By Pro Progressione
How do we evaluate participatory processes that are primarily aimed at improvement? How can we increase the impact of participatory creative processes? – We asked the question once to experts in the field. – “The impact of art or participatory art cannot be measured,” was the answer, “because we do not know exactly who will be affected and how much. In the following short article, we seek to answer the question of how we can measure, and even how we should examine and evaluate these processes.
Mita Pujara started her Evaluation in Participatory Arts Projects presentation1 by introducing the idea that we humans value all our experiences. We make judgements about all the influences from the world around us. As babies, we evaluate primarily with our senses, while later we judge things with our intellect and criticise something from a much more complex point of view. While as babies we make judgements about whether something is good for us or threatening, as adults we consider how the experience affected us: for example, whether it was meaningful, what was new about it, what I take with me from it or what I disagree with.
But why do we evaluate everything? We make interpretations of the world through evaluation. Our value judgements are built into our experiences and help us to make informed decisions. In this way, we can see that every programme or process is judged by the participants. However, if we want to capture subjective value judgements to draw conclusions, it is very important to define the objectives of the measurement. We can use quantity-based measurements, which usually involve larger numbers of people and are basically used to prove or confirm something. We can use qualitative measurement, which usually uses fewer numbers and different methods to understand the individual.
You can use a mixture of the two methods, but it is essential that you define exactly what you are measuring and whose opinions you want to know. It is also worth being specific about what will influence our measurement, for example, who it is aimed at and how it is prepared. Consequently, evaluation requires as much planning as the programme, session, or work process. We need to consider the needs of our target group in the planning as much as in the preparation of the programme.

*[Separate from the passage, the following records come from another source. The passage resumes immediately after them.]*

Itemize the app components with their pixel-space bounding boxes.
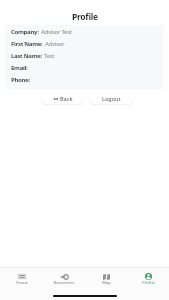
staticText: Logout bbox=[102, 95, 121, 102]
button[interactable]: Home bbox=[0, 273, 43, 286]
staticText: Map bbox=[102, 280, 111, 286]
staticText: Profile bbox=[142, 280, 155, 286]
staticText: Last Name: bbox=[11, 52, 42, 60]
button[interactable]: Profile bbox=[127, 273, 169, 286]
staticText: Advisor Test bbox=[41, 28, 72, 36]
button[interactable]: Map bbox=[85, 273, 127, 286]
staticText: Home bbox=[16, 280, 28, 286]
staticText: Phone: bbox=[11, 76, 30, 84]
staticText: Test bbox=[44, 52, 55, 60]
staticText: Email: bbox=[11, 64, 28, 72]
button[interactable]: Back bbox=[42, 92, 83, 104]
staticText: Back bbox=[60, 95, 73, 102]
staticText: First Name: bbox=[11, 40, 43, 48]
staticText: Profile bbox=[72, 11, 98, 23]
staticText: Barometer bbox=[53, 280, 75, 286]
staticText: Company: bbox=[11, 28, 39, 36]
staticText: Advisor bbox=[45, 40, 65, 48]
button[interactable]: Barometer bbox=[43, 273, 85, 286]
button[interactable]: Logout bbox=[90, 92, 133, 104]
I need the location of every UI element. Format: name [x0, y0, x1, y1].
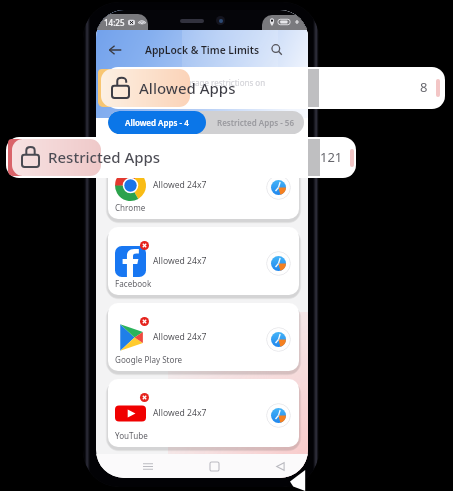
staticText: 14:25	[104, 17, 125, 28]
button[interactable]: Set time limit	[266, 251, 291, 276]
staticText: Allowed Apps	[139, 78, 236, 98]
button[interactable]: Set time limit	[266, 403, 291, 428]
button[interactable]: Back	[104, 39, 126, 61]
button[interactable]	[12, 139, 101, 176]
button[interactable]: Set time limit	[266, 327, 291, 352]
staticText: 121	[320, 148, 343, 166]
staticText: Restricted Apps	[48, 147, 161, 167]
staticText: Google Play Store	[115, 354, 183, 365]
button[interactable]: Allowed 24x7	[108, 379, 299, 447]
button[interactable]	[101, 69, 190, 107]
staticText: Restricted Apps - 56	[217, 117, 294, 128]
button[interactable]: Allowed 24x7	[108, 151, 299, 219]
staticText: Allowed 24x7	[153, 407, 207, 419]
staticText: Allowed 24x7	[153, 179, 207, 191]
button[interactable]: Back	[270, 456, 290, 476]
button[interactable]: Allowed 24x7	[108, 227, 299, 295]
staticText: Facebook	[115, 278, 152, 289]
staticText: Allowed Apps - 4	[125, 117, 189, 128]
staticText: Set time and usage restrictions on	[137, 77, 266, 88]
button[interactable]: 8	[105, 67, 445, 109]
staticText: Allowed 24x7	[153, 255, 207, 267]
staticText: 8	[420, 78, 428, 96]
staticText: AppLock & Time Limits	[145, 43, 259, 57]
button[interactable]: Allowed Apps - 4	[108, 111, 206, 134]
staticText: Chrome	[115, 202, 146, 213]
button[interactable]: Search	[267, 40, 287, 60]
button[interactable]: Restricted Apps - 56	[206, 111, 304, 134]
staticText: Allowed 24x7	[153, 331, 207, 343]
staticText: YouTube	[115, 430, 148, 441]
staticText: Set time and usage restrictions on	[138, 76, 267, 87]
button[interactable]: Home	[204, 456, 224, 476]
button[interactable]: Set time limit	[266, 175, 291, 200]
button[interactable]: Recents	[138, 456, 158, 476]
button[interactable]: 121	[6, 137, 356, 178]
button[interactable]: Allowed 24x7	[108, 303, 299, 371]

In order to assess quality, we also need to include the wishes and needs of stakeholders in the assessment, so that we have a clear picture of their realisation.

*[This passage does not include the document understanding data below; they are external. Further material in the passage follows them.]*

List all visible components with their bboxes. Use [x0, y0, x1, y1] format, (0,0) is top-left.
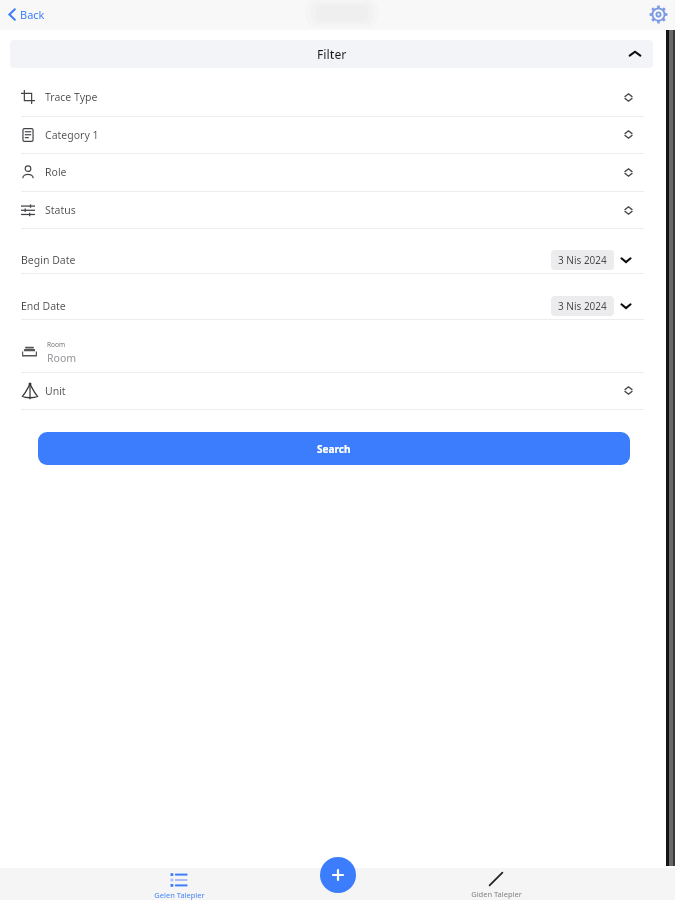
staticText: End Date: [21, 299, 66, 313]
button[interactable]: Begin Date: [0, 247, 675, 273]
button[interactable]: Search: [38, 432, 630, 465]
staticText: Back: [20, 7, 45, 22]
button[interactable]: Gelen Talepler: [129, 871, 229, 900]
button[interactable]: Category 1: [0, 116, 675, 153]
staticText: Room: [47, 351, 77, 365]
staticText: Trace Type: [45, 90, 98, 104]
button[interactable]: Back: [0, 3, 55, 26]
staticText: Status: [45, 203, 76, 217]
staticText: Giden Talepler: [471, 889, 522, 899]
staticText: Search: [317, 442, 351, 456]
staticText: Gelen Talepler: [154, 890, 205, 900]
button[interactable]: Filter: [10, 40, 653, 68]
staticText: Unit: [45, 384, 66, 398]
staticText: Begin Date: [21, 253, 76, 267]
staticText: Category 1: [45, 128, 99, 142]
staticText: Room: [47, 340, 65, 349]
staticText: Role: [45, 165, 67, 179]
button[interactable]: Trace Type: [0, 78, 675, 116]
button[interactable]: Role: [0, 153, 675, 191]
button[interactable]: End Date: [0, 292, 675, 319]
staticText: 3 Nis 2024: [558, 299, 607, 313]
button[interactable]: Settings: [649, 5, 668, 24]
button[interactable]: Unit: [0, 372, 675, 409]
button[interactable]: Giden Talepler: [446, 871, 546, 899]
button[interactable]: Room: [0, 333, 675, 372]
staticText: Filter: [317, 46, 347, 62]
button[interactable]: Status: [0, 191, 675, 229]
button[interactable]: Add: [320, 857, 356, 893]
staticText: 3 Nis 2024: [558, 253, 607, 267]
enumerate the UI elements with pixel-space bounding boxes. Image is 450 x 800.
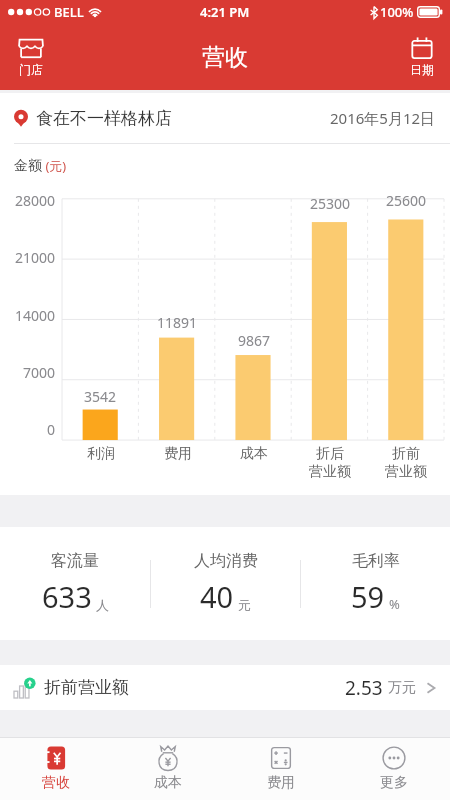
staticText: 客流量: [51, 551, 99, 571]
staticText: 营收: [202, 43, 248, 72]
staticText: 营收: [42, 774, 70, 792]
staticText: 金额: [14, 157, 42, 175]
button[interactable]: 营收: [0, 737, 112, 800]
staticText: 0: [47, 420, 56, 439]
staticText: 成本: [240, 445, 268, 463]
button[interactable]: 食在不一样格林店: [0, 93, 450, 143]
staticText: 9867: [238, 331, 271, 350]
staticText: 更多: [380, 774, 408, 792]
staticText: 633: [42, 577, 92, 616]
staticText: 28000: [15, 191, 56, 210]
staticText: BELL: [54, 3, 84, 21]
staticText: 万元: [388, 679, 416, 697]
staticText: 毛利率: [352, 551, 400, 571]
staticText: 营业额: [309, 463, 351, 481]
staticText: 食在不一样格林店: [36, 108, 172, 129]
staticText: 门店: [19, 62, 43, 77]
staticText: 人: [96, 597, 109, 613]
staticText: (元): [42, 157, 67, 175]
staticText: 21000: [15, 248, 56, 267]
button[interactable]: 更多: [337, 737, 450, 800]
staticText: 25300: [310, 194, 351, 213]
staticText: 折后: [316, 445, 344, 463]
staticText: 成本: [154, 774, 182, 792]
staticText: 人均消费: [194, 551, 258, 571]
staticText: 折前: [392, 445, 420, 463]
staticText: 2.53: [345, 675, 383, 701]
button[interactable]: 客流量: [0, 551, 150, 616]
staticText: 14000: [15, 306, 56, 325]
staticText: 100%: [380, 3, 414, 21]
staticText: 元: [238, 597, 251, 613]
staticText: 费用: [267, 774, 295, 792]
button[interactable]: 折前营业额: [0, 665, 450, 710]
button[interactable]: 人均消费: [151, 551, 300, 616]
staticText: 利润: [87, 445, 115, 463]
staticText: 25600: [386, 191, 427, 210]
staticText: 营业额: [385, 463, 427, 481]
staticText: 40: [200, 577, 234, 616]
staticText: 59: [351, 577, 385, 616]
staticText: 日期: [410, 62, 434, 77]
button[interactable]: 日期: [394, 24, 450, 90]
staticText: 折前营业额: [44, 677, 129, 698]
staticText: 4:21 PM: [200, 3, 250, 21]
staticText: 11891: [157, 313, 198, 332]
staticText: %: [389, 595, 400, 613]
staticText: 2016年5月12日: [330, 108, 436, 128]
button[interactable]: 成本: [112, 737, 224, 800]
button[interactable]: 门店: [0, 24, 62, 90]
button[interactable]: 费用: [224, 737, 337, 800]
staticText: 3542: [84, 387, 117, 406]
staticText: 7000: [23, 363, 56, 382]
staticText: 费用: [164, 445, 192, 463]
button[interactable]: 毛利率: [301, 551, 450, 616]
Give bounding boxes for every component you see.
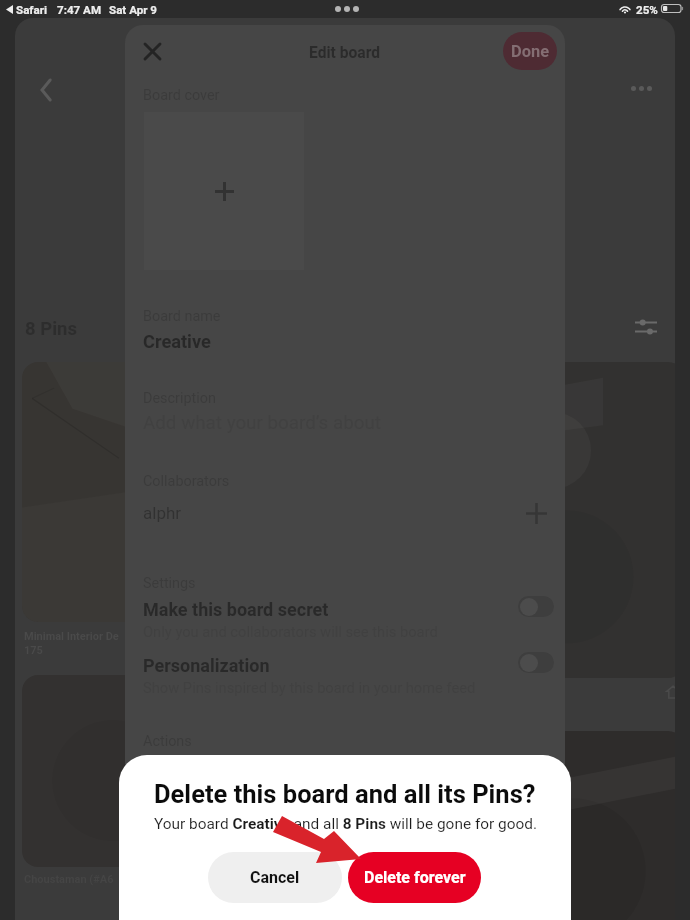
staticText: 25%	[636, 3, 658, 17]
button[interactable]: Make this board secret	[125, 597, 565, 652]
staticText: Minimal Interior De 175	[24, 630, 244, 657]
staticText: Board cover	[143, 87, 220, 104]
button[interactable]: Personalization	[125, 653, 565, 708]
staticText: Collaborators	[143, 473, 230, 490]
staticText: t tone? Tracker e Bandida	[484, 682, 669, 709]
staticText: Board name	[143, 308, 221, 325]
staticText: Edit board	[309, 44, 381, 62]
staticText: 8 Pins	[25, 318, 77, 340]
staticText: Make this board secret	[143, 599, 329, 620]
staticText: Cancel	[250, 868, 300, 887]
button[interactable]: Cancel	[208, 852, 342, 903]
staticText: Delete forever	[364, 868, 466, 887]
staticText: Done	[511, 42, 550, 61]
staticText: Description	[143, 390, 216, 407]
staticText: Sat Apr 9	[109, 3, 157, 17]
staticText: Safari	[16, 3, 48, 17]
button[interactable]: Done	[503, 32, 557, 70]
staticText: Personalization	[143, 655, 270, 676]
staticText: Creative	[143, 331, 211, 352]
button[interactable]: Close	[134, 33, 170, 69]
staticText: alphr	[143, 503, 182, 523]
staticText: Your board Creative and all 8 Pins will …	[154, 815, 537, 833]
staticText: Settings	[143, 575, 196, 592]
staticText: Choustaman (#A6	[24, 873, 244, 886]
staticText: Actions	[143, 733, 192, 750]
staticText: 7:47 AM	[57, 3, 102, 17]
staticText: Delete this board and all its Pins?	[154, 779, 536, 809]
button[interactable]: Delete forever	[348, 852, 481, 903]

The question we need to ask is: what do we most want to know? What is the value that is most important to us in the programme. Once we have a clear objective, we can start to choose the most effective method. Nowadays, we are most often asked to give feedback by filling in forms, but for many people these forms have become boring. Very few people are enthusiastic about filling them in. Fortunately, these are not the only methods available to us.

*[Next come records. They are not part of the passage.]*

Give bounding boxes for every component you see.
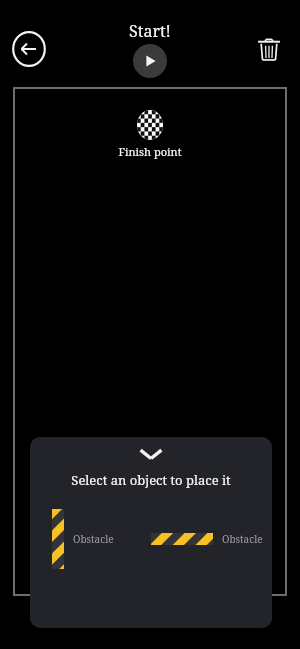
button[interactable]: Start! xyxy=(129,20,171,78)
button[interactable]: Obstacle xyxy=(151,532,272,546)
button[interactable]: Collapse xyxy=(30,437,272,471)
button[interactable]: Back xyxy=(8,28,50,70)
button[interactable]: Obstacle xyxy=(30,509,151,569)
staticText: Obstacle xyxy=(222,532,263,546)
staticText: Start! xyxy=(129,20,171,42)
staticText: Finish point xyxy=(118,144,182,159)
staticText: Obstacle xyxy=(73,532,114,546)
button[interactable]: Delete xyxy=(248,28,290,70)
staticText: Select an object to place it xyxy=(30,471,272,489)
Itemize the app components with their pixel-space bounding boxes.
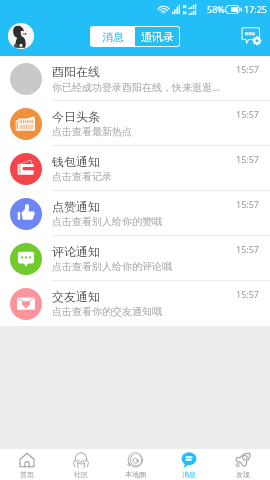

The handbook Catching the moment – evaluating community theatre2 has some creative, playful evaluation methods and points out that making the process playful and interesting helps to get more accurate feedback on the programmes. The handbook offers a list of visual, discursive, and performative forms that can be used with young and older communities.
A separate form of evaluation is participatory evaluation3, which places great emphasis on involving stakeholders in the design and implementation of evaluation studies. The main objective of participatory evaluation is to be meaningful, useful, socially equitable and integrative. When implementing participatory arts education evaluation, it is advisable to use creative and engaging forms of evaluation that will help to get a more accurate picture of the process.